Parameter Type Description
left any source Left dataset
right any source Right dataset
on str or list[str] Column(s) to join on (same name on both sides)
left_on str or list[str] Join key column(s) on left (use with right_on for different-named keys)
right_on str or list[str] Join key column(s) on right (use with left_on)
left_table str Table ref when left is a DB connection object
right_table str Table ref when right is a DB connection object
sample_limit int Max samples per category (default: 5)

Output Schema

profile.to_dict()  # Returns:
{
  "meta": {
    "on": ["customer_id"],
    "left_rows": 10000,
    "right_rows": 500,
    "execution_tier": "polars"
  },
  "key_stats": {
    "left": {
      "null_rate": 0.0,
      "unique_keys": 10000,
      "duplicate_keys": 0,
      "rows": 10000
    },
    "right": {
      "null_rate": 0.02,
      "unique_keys": 450,
      "duplicate_keys": 50,
      "rows": 500
    }
  },
  "cardinality": {
    "left_key_multiplicity": {"min": 1, "max": 1},
    "right_key_multiplicity": {"min": 1, "max": 3}
  },
  "coverage": {
    "left_keys_with_match": 9800,
    "left_keys_without_match": 200,
    "right_keys_with_match": 450,
    "right_keys_without_match": 0
  },
  "samples": {
    "left_keys_without_match": ["C991", "C882"],
    "right_keys_without_match": [],
    "right_keys_with_multiple_rows": ["C123", "C456"]
  }
}

Key Fields

Field Meaning
key_stats.left.unique_keys Distinct key values in left
key_stats.right.duplicate_keys Keys appearing >1x in right
cardinality.left_key_multiplicity.max Maximum rows per key in left
cardinality.right_key_multiplicity.max Maximum rows per key in right
coverage.left_keys_with_match Left keys that exist in right
coverage.left_keys_without_match Left keys not in right

Property Access

profile = kontra.profile_relationship(orders, customers, on="customer_id")

# Direct attributes
profile.left_rows              # 10000
profile.right_rows             # 500
profile.left_unique_keys       # 10000
profile.right_unique_keys      # 450
profile.left_duplicate_keys    # 0
profile.right_duplicate_keys   # 50
profile.left_null_rate         # 0.0
profile.right_null_rate        # 0.02

# Cardinality
profile.left_key_multiplicity_min    # 1
profile.left_key_multiplicity_max    # 1
profile.right_key_multiplicity_min   # 1
profile.right_key_multiplicity_max   # 3

# Coverage
profile.left_keys_with_match      # 9800
profile.left_keys_without_match   # 200
profile.right_keys_with_match     # 450
profile.right_keys_without_match  # 0

# Samples
profile.samples_left_unmatched     # ["C991", "C882"]
profile.samples_right_unmatched    # []
profile.samples_right_duplicates   # ["C123", "C456"]

# Output formats
profile.to_dict()   # Nested dict
profile.to_json()   # JSON string
profile.to_llm()    # Compact text for LLM context

Notes

Database probes materialize data

The Python compare() and profile_relationship() implementations do not currently push probe computation into the database. They materialize both inputs into Polars; compare() loads every column, and duplicate keys can expand intermediate joins substantially. Samples may contain raw key or row values. Use sample_limit=0 for sensitive data and treat these probes as bounded investigations, not unrestricted scans of very large tables.

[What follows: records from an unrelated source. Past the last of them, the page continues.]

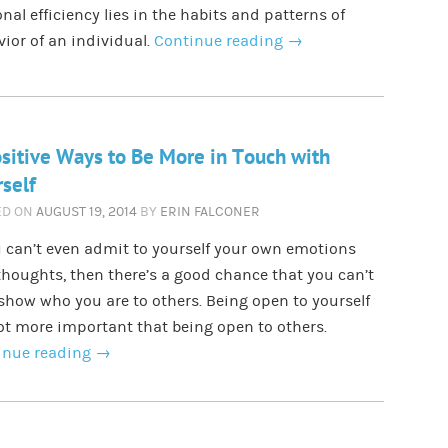
nal efficiency lies in the habits and patterns of
ior of an individual.
Continue reading
→
sitive Ways to Be More in Touch with
self
ED ON
AUGUST 19, 2014
BY
ERIN FALCONER
u can’t even admit to yourself your own emotions
houghts, then there’s a good chance that you can’t
 show who you are to others. Being open to yourself
lot more important that being open to others.
inue reading
→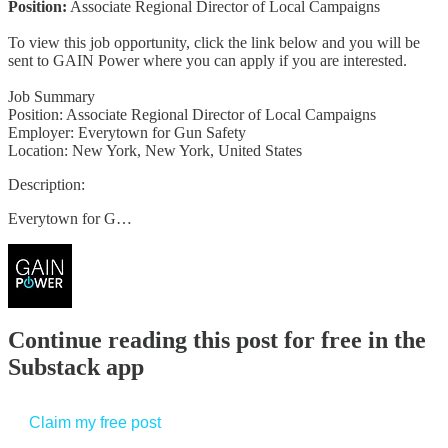
Position:
Associate Regional Director of Local Campaigns
To view this job opportunity, click the link below and you will be
sent to GAIN Power where you can apply if you are interested.
Job Summary
Position: Associate Regional Director of Local Campaigns
Employer: Everytown for Gun Safety
Location: New York, New York, United States
Description:
Everytown for G…
Continue reading this post for free in the
Substack app
Claim my free post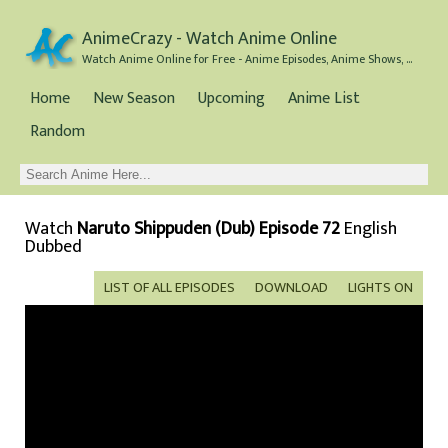
AnimeCrazy - Watch Anime Online
Watch Anime Online for Free - Anime Episodes, Anime Shows, and Anime Movies all for Free
Home
New Season
Upcoming
Anime List
Random
Watch
Naruto Shippuden (Dub) Episode 72
English
Dubbed
LIST OF ALL EPISODES
DOWNLOAD
LIGHTS ON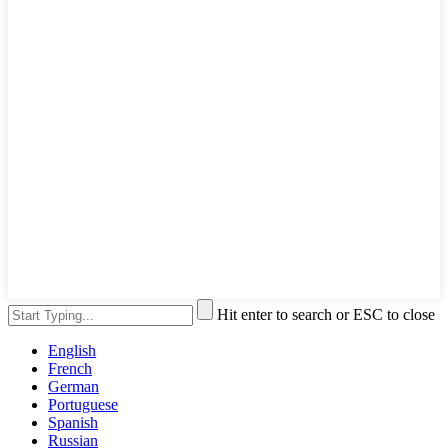
Hit enter to search or ESC to close
English
French
German
Portuguese
Spanish
Russian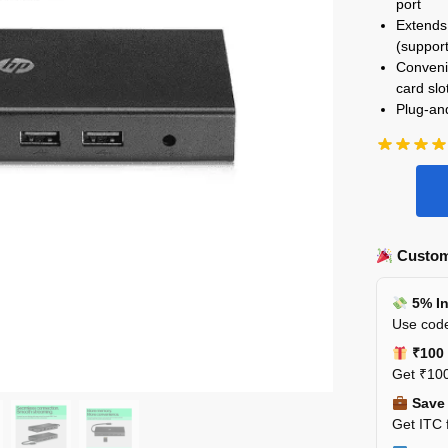
port
Extends 
(support
Convenie
card slo
Plug-and
Custom
5% In
Use code
₹100 
Get ₹100
Save 
Get ITC 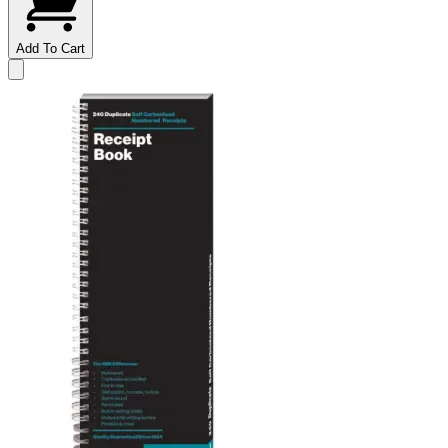
Add To Cart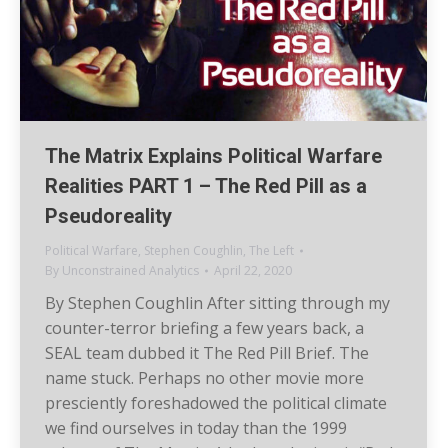
The Matrix Explains Political Warfare
Realities PART 1 – The Red Pill as a
Pseudoreality
Political Warfare
,
Stephen Coughlin
,
The Left
By
Unconstrained Analytics
April 22, 2020
By Stephen Coughlin After sitting through my
counter-terror briefing a few years back, a
SEAL team dubbed it The Red Pill Brief. The
name stuck. Perhaps no other movie more
presciently foreshadowed the political climate
we find ourselves in today than the 1999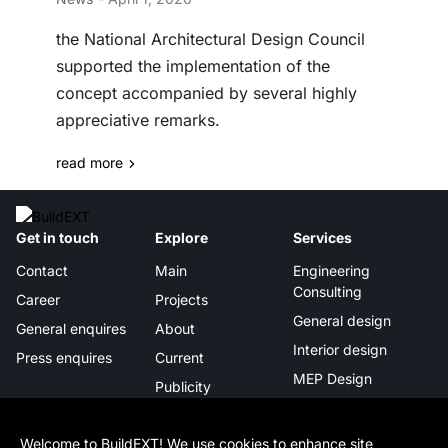
the National Architectural Design Council
supported the implementation of the
concept accompanied by several highly
appreciative remarks.
read more
Get in touch
Explore
Services
Contact
Main
Engineering
Consulting
Career
Projects
General design
General enquires
About
Interior design
Press enquires
Current
MEP Design
Publicity
Project management
Certificates &
awards
Digital Integration
Welcome to BuildEXT! We use cookies to enhance site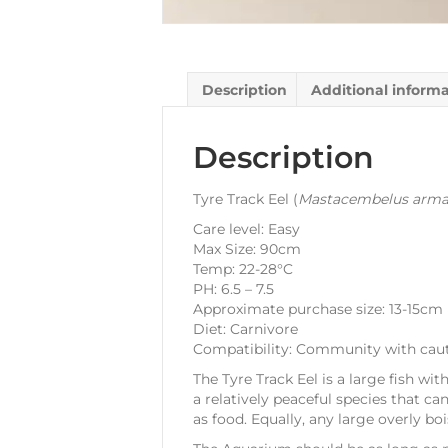
Description
Additional inform
Description
Tyre Track Eel (
Mastacembelus arma
Care level: Easy
Max Size: 90cm
Temp: 22-28°C
PH: 6.5 – 7.5
Approximate purchase size: 13-15cm
Diet: Carnivore
Compatibility: Community with cau
The Tyre Track Eel is a large fish wit
a relatively peaceful species that ca
as food. Equally, any large overly bo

The official MCP narrows this surface: sources must be configured names, samples are forced off, keys are capped at eight columns, and a metadata row-count preflight guards materialization. Catalog estimates can be stale, so that ceiling is a cost guardrail rather than a security boundary.

  • Probes measure structure. They do not interpret correctness.
  • duplicated_after counts keys (not rows) appearing more than once.
  • modified_fraction is computed only for preserved keys.
  • NULL handling: NULLs in join keys are excluded from unique counts.
  • Samples are bounded and explanatory only. They do not affect counts.